Ce stock de mots surdimensionné résulte d’autre part de l’extrême plasticité de la langue allemande dont le lexique possède la particularité de s’autogénérer, particularité que l’écrivain, essayiste et traducteur d’origine allemande Georges-Arthur Goldschmidt explicite en ces termes : « […] la facilité de composition de mots par agglutination de parties simples, pour constituer un ensemble complexe. »4 Ainsi, là où la langue de Molière fait un détour par le grec ou le latin, recourt à un complément du nom, une périphrase voire une proposition relative, celle de Goethe emboîte les mots comme un enfant les briques LEGO. Là où le français alourdit considérablement la phrase ou accouche d’un néologisme dont il n’est pas rare que le sens échappe à Monsieur ou Madame Tout-le-Monde, l’allemand dispose d’un mot précis et sémantiquement transparent.

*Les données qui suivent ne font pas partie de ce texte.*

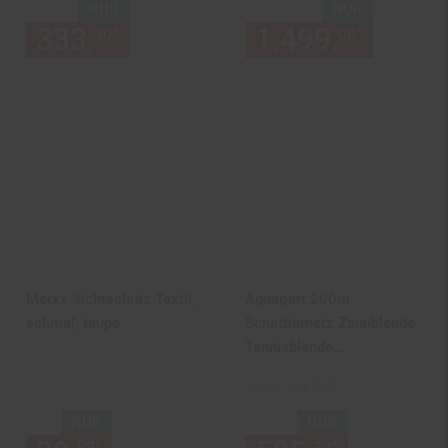
NUR
NUR
333,
nur 333,
€ Sternchen Fu
1.499,
nur 14
*
*
30
30
00
Merxx Sichtschutz Textil,
Aquagart 200m
schmal, taupe
Schattiernetz Zaunblende
Tennisblende
Windschutznetz
1 qm = 1.26 EUR
Sichtschutzzaun 90g 2m
NUR
NUR
*
*
99
99
30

L’exemple que tout germaniste rencontre forcément un jour est le mot Donaudampfschifffahrtsgesellschaft qui se traduit en français à grand renfort de prépositions par “société de navigation à vapeur sur le Danube”, l’allemand se contentant de mettre bout à bout les mots Gesellschaft (société), Fahrt (déplacement, trajet), Schiff (bateau), Dampf (vapeur) et Donau (Danube). Et on peut parfaitement rajouter un “wagon” si je puis dire, s’agissant de navigation. Imaginez qu’il soit question du capitaine (Kapitän) de la société, on le désignera en allemand par le substantif Donaudampfschifffahrtsgesellschaftskapitän. Et pourquoi s’arrêter en si bon chemin ? Si, suite au renouvellement de l’uniforme du personnel, la casquette (Mütze) du capitaine mérite un commentaire, on utilisera pour ce faire le terme Donaudampfschifffahrtsgesellschaftskapitänsmütze.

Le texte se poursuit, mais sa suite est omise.